Otras voces dudan de la sabiduría de estos juicios. Matías Kulfas, ministro de Industria, se pronunció en contra de la prohibición. Una nota de Martín Shapiro en Le Monde Diplomatique argumenta, con toda razón, que regular es mejor que prohibir. Esto es así, entre otras cosas, porque es importante recordar que el desarrollo no es un objetivo que pueda alcanzarse a escala local. Al alejar la lente del pequeño escenario fueguino para captar un panorama más amplio, el problema del desarrollo toma formas más complejas.
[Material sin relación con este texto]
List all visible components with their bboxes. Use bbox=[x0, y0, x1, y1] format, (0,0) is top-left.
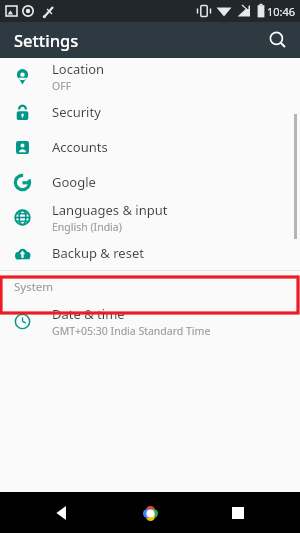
staticText: Backup & reset bbox=[52, 244, 144, 262]
staticText: Date & time bbox=[52, 305, 125, 323]
staticText: Security bbox=[52, 103, 101, 121]
staticText: GMT+05:30 India Standard Time bbox=[52, 324, 211, 338]
button[interactable]: Back bbox=[45, 496, 79, 530]
staticText: 10:46 bbox=[267, 4, 296, 19]
staticText: English (India) bbox=[52, 220, 122, 234]
staticText: Accounts bbox=[52, 138, 108, 156]
staticText: Location bbox=[52, 60, 105, 78]
button[interactable]: Date & time bbox=[0, 303, 300, 339]
staticText: OFF bbox=[52, 79, 72, 93]
button[interactable]: Google bbox=[0, 164, 300, 199]
button[interactable]: Accounts bbox=[0, 129, 300, 164]
button[interactable]: Languages & input bbox=[0, 199, 300, 235]
button[interactable]: Location bbox=[0, 58, 300, 94]
staticText: Google bbox=[52, 173, 96, 191]
button[interactable]: Recent apps bbox=[221, 496, 255, 530]
button[interactable]: Backup & reset bbox=[0, 235, 300, 270]
button[interactable]: Home bbox=[133, 496, 167, 530]
staticText: Languages & input bbox=[52, 201, 168, 219]
staticText: System bbox=[14, 279, 54, 295]
button[interactable]: Security bbox=[0, 94, 300, 129]
button[interactable]: Search bbox=[262, 24, 294, 56]
staticText: Settings bbox=[14, 29, 79, 51]
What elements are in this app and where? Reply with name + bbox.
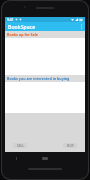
staticText: BUY xyxy=(67,144,74,148)
staticText: Books up for Sale xyxy=(7,32,38,37)
staticText: SELL xyxy=(17,144,24,148)
staticText: Books you are interested in buying xyxy=(7,76,70,81)
button[interactable]: More options xyxy=(77,22,85,31)
button[interactable]: BUY xyxy=(63,143,77,148)
button[interactable]: SELL xyxy=(13,143,27,148)
staticText: 9:41 xyxy=(7,17,14,22)
button[interactable]: Books up for Sale xyxy=(5,31,85,38)
button[interactable]: Books you are interested in buying xyxy=(5,75,85,82)
staticText: BookSpace xyxy=(8,23,36,30)
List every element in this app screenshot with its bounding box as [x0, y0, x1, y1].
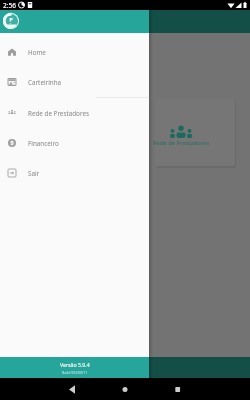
button[interactable]: Home: [0, 37, 149, 67]
button[interactable]: Sair: [0, 158, 149, 188]
staticText: Build 59230511: [62, 370, 88, 375]
button[interactable]: Rede de Prestadores: [0, 98, 149, 128]
staticText: Versão 5.9.4: [60, 361, 90, 368]
staticText: Home: [28, 48, 46, 57]
staticText: Financeiro: [28, 139, 59, 148]
button[interactable]: Rede de Prestadores: [155, 98, 235, 166]
staticText: Rede de Prestadores: [28, 109, 89, 118]
staticText: Rede de Prestadores: [141, 139, 221, 147]
staticText: Sair: [28, 169, 40, 178]
staticText: Carteirinha: [28, 78, 62, 87]
button[interactable]: Carteirinha: [0, 67, 149, 97]
staticText: 2:56: [3, 1, 16, 10]
button[interactable]: Financeiro: [0, 128, 149, 158]
button[interactable]: Profile: [3, 13, 19, 29]
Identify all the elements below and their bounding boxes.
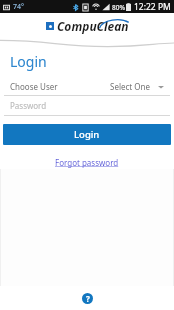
staticText: Password <box>10 100 47 111</box>
staticText: Forgot password <box>55 157 119 168</box>
button[interactable]: Help <box>82 293 93 304</box>
staticText: Select One <box>110 81 150 92</box>
button[interactable]: Password <box>0 96 174 116</box>
staticText: Login <box>10 52 47 71</box>
staticText: 80% <box>112 3 125 12</box>
staticText: CompuClean <box>57 18 129 34</box>
button[interactable]: Login <box>3 124 171 145</box>
staticText: 12:22 PM <box>134 1 171 13</box>
button[interactable]: Choose User <box>0 78 174 96</box>
staticText: Login <box>74 128 100 141</box>
button[interactable]: Forgot password <box>51 156 123 169</box>
staticText: ? <box>86 293 90 304</box>
staticText: Choose User <box>10 81 58 92</box>
staticText: 74° <box>13 2 24 12</box>
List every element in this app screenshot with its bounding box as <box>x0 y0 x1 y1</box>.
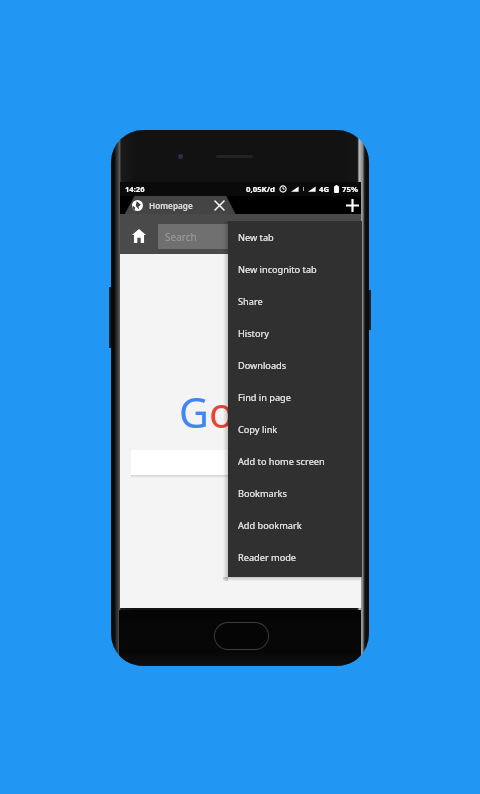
staticText: 75% <box>342 184 358 195</box>
button[interactable]: Add to home screen <box>228 445 362 477</box>
button[interactable]: Copy link <box>228 413 362 445</box>
staticText: Add to home screen <box>238 455 325 468</box>
button[interactable]: New tab <box>343 196 361 214</box>
button[interactable]: Search <box>158 224 228 249</box>
staticText: l <box>285 384 296 440</box>
button[interactable]: Bookmarks <box>228 477 362 509</box>
staticText: Copy link <box>238 423 278 436</box>
staticText: New tab <box>238 231 274 244</box>
staticText: Homepage <box>149 200 193 211</box>
button[interactable]: New tab <box>228 221 362 253</box>
staticText: o <box>209 384 234 440</box>
staticText: History <box>238 327 269 340</box>
button[interactable]: History <box>228 317 362 349</box>
staticText: G <box>179 384 209 440</box>
button[interactable]: Reader mode <box>228 541 362 573</box>
staticText: New incognito tab <box>238 263 317 276</box>
staticText: Bookmarks <box>238 487 287 500</box>
staticText: Downloads <box>238 359 287 372</box>
button[interactable]: Home <box>120 216 158 256</box>
button[interactable]: Close tab <box>212 198 226 212</box>
button[interactable] <box>131 450 350 475</box>
staticText: 0,05K/d <box>246 184 275 195</box>
button[interactable]: New incognito tab <box>228 253 362 285</box>
staticText: Find in page <box>238 391 291 404</box>
button[interactable]: Add bookmark <box>228 509 362 541</box>
staticText: Reader mode <box>238 551 297 564</box>
staticText: 4G <box>319 184 330 195</box>
staticText: Search <box>165 230 197 244</box>
staticText: Share <box>238 295 263 308</box>
button[interactable]: Downloads <box>228 349 362 381</box>
button[interactable]: Homepage <box>124 196 236 214</box>
staticText: Add bookmark <box>238 519 302 532</box>
staticText: o <box>234 384 259 440</box>
staticText: g <box>259 384 285 440</box>
staticText: 14:26 <box>125 184 145 194</box>
button[interactable]: Find in page <box>228 381 362 413</box>
button[interactable]: Share <box>228 285 362 317</box>
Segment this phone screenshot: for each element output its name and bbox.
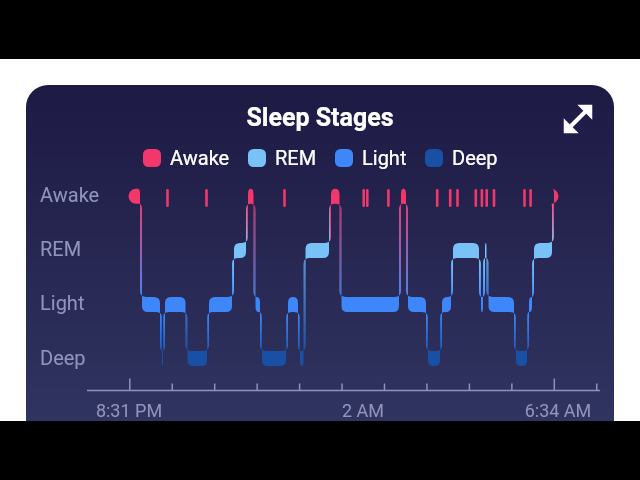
staticText: 6:34 AM <box>503 400 613 421</box>
button[interactable]: Expand chart <box>561 102 595 136</box>
staticText: Light <box>40 291 85 314</box>
button[interactable]: Deep <box>425 146 498 169</box>
staticText: Light <box>362 146 407 169</box>
staticText: 2 AM <box>308 400 418 421</box>
button[interactable]: Light <box>335 146 407 169</box>
staticText: Awake <box>170 146 230 169</box>
staticText: Deep <box>452 146 498 169</box>
button[interactable]: Awake <box>143 146 230 169</box>
staticText: Sleep Stages <box>26 103 614 132</box>
staticText: 8:31 PM <box>74 400 184 421</box>
staticText: Awake <box>40 183 100 206</box>
staticText: Deep <box>40 346 86 369</box>
button[interactable]: REM <box>248 146 317 169</box>
staticText: REM <box>275 146 317 169</box>
staticText: REM <box>40 237 82 260</box>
La economía de Tierra del Fuego depende de manera directa de un régimen de promoción industrial que, más allá de las razones que le dieron origen, hoy sabemos que está mal concebido, y que constituye un obstáculo para el progreso económico de la provincia y del país. Al optar por prohibir en vez de regular una actividad productiva que podría haber agregado algo de dinamismo a la endeble economía fueguina y que, además, podría haber sido construida desde cero con los estándares medioambientales más exigentes, más que liberarse de un mal, Tierra del Fuego refuerza su condición de provincia rentística. Ese camino no conduce al desarrollo, cualquiera sea la definición que le demos a este término. 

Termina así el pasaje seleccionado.